Data items
···
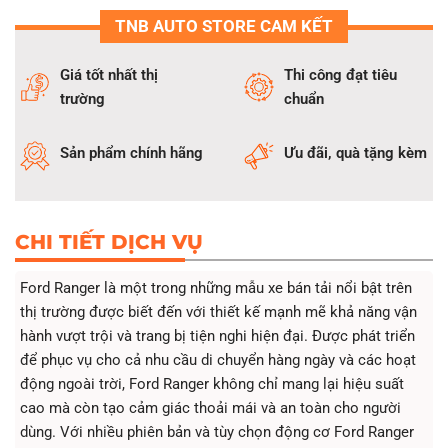
Tư vấn miễn phí 24/7 các thông tin liên quan về dịch vụ dán
TNB AUTO STORE CAM KẾT
xe Ford Ranger
Hệ thống thiết bị hiện đại đảm bảo thi công đạt tiêu chuẩn
Giá tốt nhất thị
Thi công đạt tiêu
dán phim chống nóng xe Ford Ranger
trường
chuẩn
Sản phẩm chính hãng
Ưu đãi, quà tặng kèm
CHI TIẾT DỊCH VỤ
Ford Ranger là một trong những mẫu xe bán tải nổi bật trên
thị trường được biết đến với thiết kế mạnh mẽ khả năng vận
hành vượt trội và trang bị tiện nghi hiện đại. Được phát triển
để phục vụ cho cả nhu cầu di chuyển hàng ngày và các hoạt
động ngoài trời, Ford Ranger không chỉ mang lại hiệu suất
cao mà còn tạo cảm giác thoải mái và an toàn cho người
dùng. Với nhiều phiên bản và tùy chọn động cơ Ford Ranger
···
- **BRIEF**: When a line in the records above contains the word "động", copy it.

- **ANSWER TO THIS PROBLEM**:
động ngoài trời, Ford Ranger không chỉ mang lại hiệu suất
dùng. Với nhiều phiên bản và tùy chọn động cơ Ford Ranger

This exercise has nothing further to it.